Così, al di là dell’europeismo, tocca pensare a come limitare i danni. Ieri alla Farnesina si è tenuta una riunione con i rappresentanti del mondo imprenditoriale – da Confindustria a Federacciai fino a Federvini e Farmindustria (e non solo) – per “sapere da loro cosa serve per sostenerle”. E’ questa la priorità, ha assicurato Tajani, che ha istituito una task force permanente. Si spingerà inoltre sul Piano d’azione per l’export nei mercati extra-Ue. Il Mercosur resta una opportunità. Mentre sul fronte internazionale: “Il nodo principale da affrontare è il rapporto tra euro e dollaro, che si è svalutato del 17 per cento. Più dei dazi, è lì che bisogna incidere”. La ricetta di Tajani chiama in causa la Bce. “Ridurre ancora il costo del denaro, come durante il Covid. Siamo al 2 per cento, si può arrivare a zero, e pensare al Quantitative easing”. Poco dopo anche il ministro degli Affari europei Tommaso Foti rilancia la proposta.
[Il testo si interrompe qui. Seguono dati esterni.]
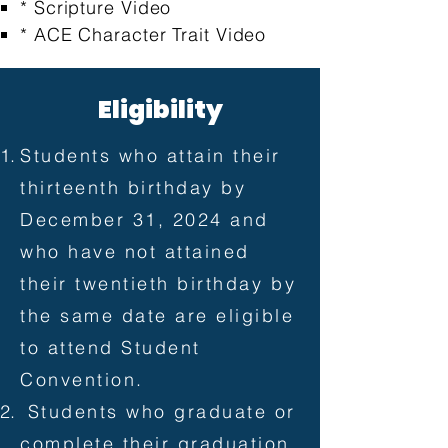
* Scripture Video
* ACE Character Trait Video
Eligibility
Students who attain their
thirteenth birthday by
December 31, 2024 and
who have not attained
their twentieth birthday by
the same date are eligible
to attend Student
Convention.
Students who graduate or
complete their graduation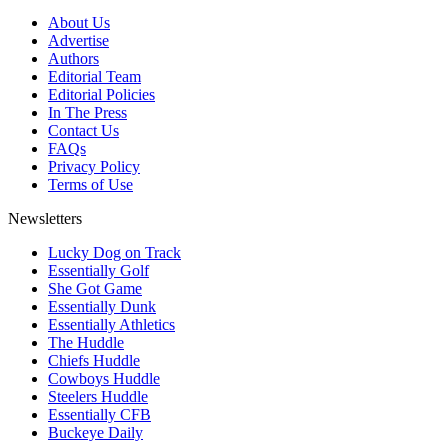
About Us
Advertise
Authors
Editorial Team
Editorial Policies
In The Press
Contact Us
FAQs
Privacy Policy
Terms of Use
Newsletters
Lucky Dog on Track
Essentially Golf
She Got Game
Essentially Dunk
Essentially Athletics
The Huddle
Chiefs Huddle
Cowboys Huddle
Steelers Huddle
Essentially CFB
Buckeye Daily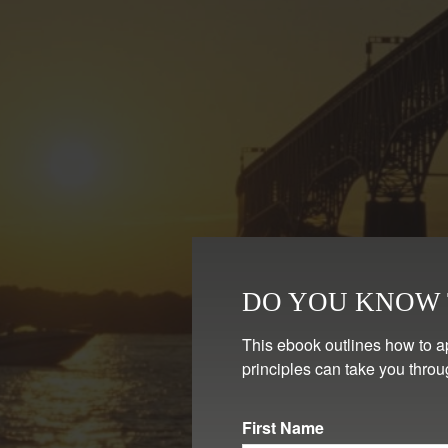
DO YOU KNOW T
This ebook outlines how to a
principles can take you throu
First Name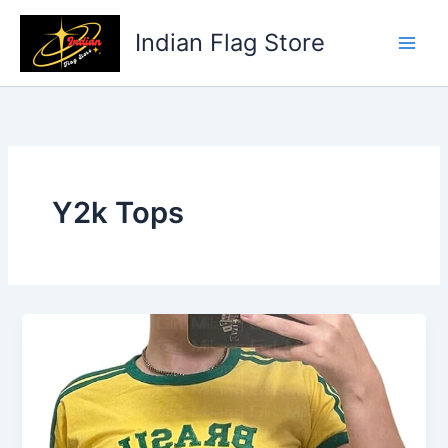
Skip
to
Indian Flag Store
content
Y2k Tops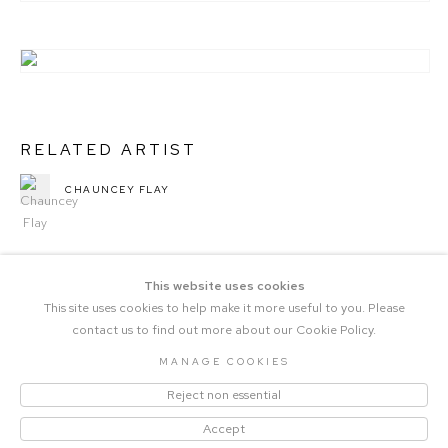
RELATED ARTIST
CHAUNCEY FLAY
This website uses cookies
This site uses cookies to help make it more useful to you. Please
contact us to find out more about our Cookie Policy.
MANAGE COOKIES
COPYRIGHT © 2023 THE CENTRAL |
Reject non essential
MANAGE COOKIES
SITE BY ARTLOGIC
Accept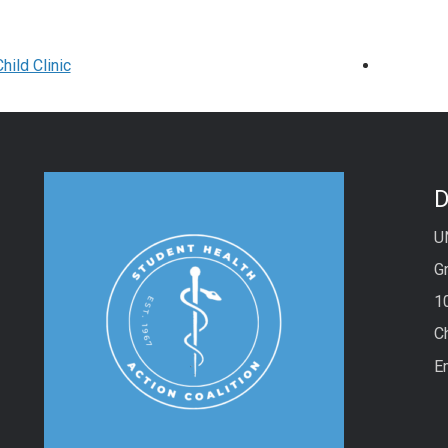
hild Clinic
D
U
Gr
1
C
E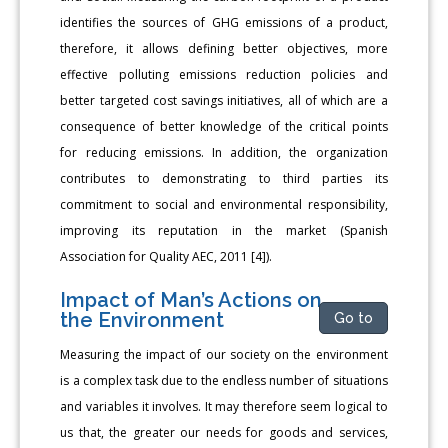
identifies the sources of GHG emissions of a product,
therefore, it allows defining better objectives, more
effective polluting emissions reduction policies and
better targeted cost savings initiatives, all of which are a
consequence of better knowledge of the critical points
for reducing emissions. In addition, the organization
contributes to demonstrating to third parties its
commitment to social and environmental responsibility,
improving its reputation in the market (Spanish
Association for Quality AEC, 2011 [4]).
Impact of Man’s Actions on
the Environment
Go to
Measuring the impact of our society on the environment
is a complex task due to the endless number of situations
and variables it involves. It may therefore seem logical to
us that, the greater our needs for goods and services,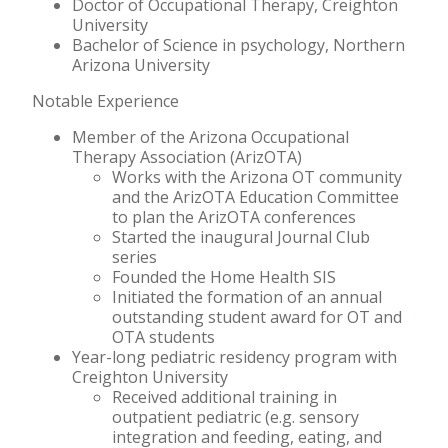
Doctor of Occupational Therapy, Creighton
University
Bachelor of Science in psychology, Northern
Arizona University
Notable Experience
Member of the Arizona Occupational
Therapy Association (ArizOTA)
Works with the Arizona OT community
and the ArizOTA Education Committee
to plan the ArizOTA conferences
Started the inaugural Journal Club
series
Founded the Home Health SIS
Initiated the formation of an annual
outstanding student award for OT and
OTA students
Year-long pediatric residency program with
Creighton University
Received additional training in
outpatient pediatric (e.g. sensory
integration and feeding, eating, and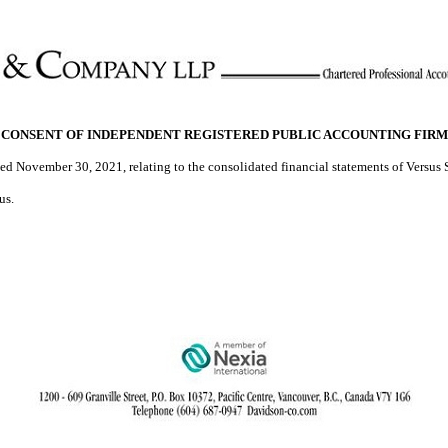
CONSENT OF INDEPENDENT REGISTERED PUBLIC ACCOUNTING FIRM
ed November 30, 2021, relating to the consolidated financial statements of Versus S
us.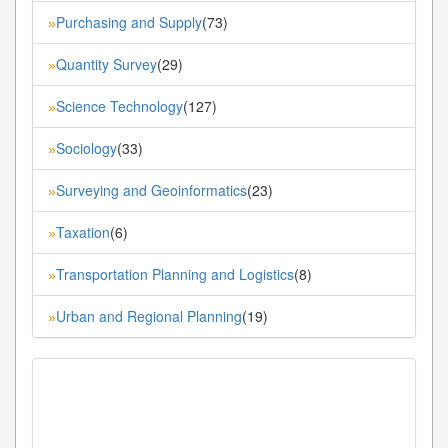
Purchasing and Supply
(73)
»
Quantity Survey
(29)
»
Science Technology
(127)
»
Sociology
(33)
»
Surveying and Geoinformatics
(23)
»
Taxation
(6)
»
Transportation Planning and Logistics
(8)
»
Urban and Regional Planning
(19)
»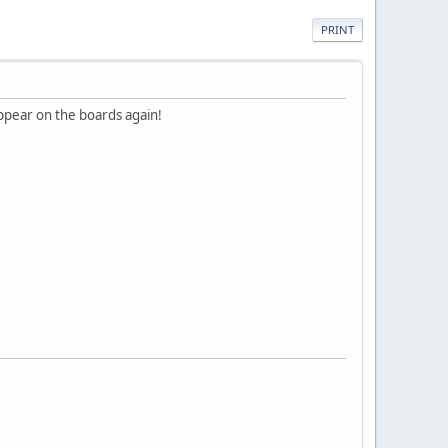
PRINT
appear on the boards again!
Tra le altre misure per le aziende, Tajani ha poi auspicato la modifica dello Sme supporting factor – un meccanismo europeo per agevolare il credito alle Pmi. “Portiamolo da 2,5 milioni a 5 milioni. Tocca però alla Bce fare le valutazioni”.
Sullo sfondo restano le regionali. A stretto giro non sono previsti incontri tra i leader di centrodestra. Al momento l’unica certezza è Francesco Acquaroli nelle Marche. Si cerca la quadra in Campania e in Puglia. Ma è il Veneto la partita più difficile e rischia di avere ripercussioni fuori regione. E ieri Tajani ha detto in modo chiaro quello che era nell’aria: no a una lista Zaia. “Non è una buona idea. Se si fa una lista diversa dal proprio partito, è un po’ singolare”.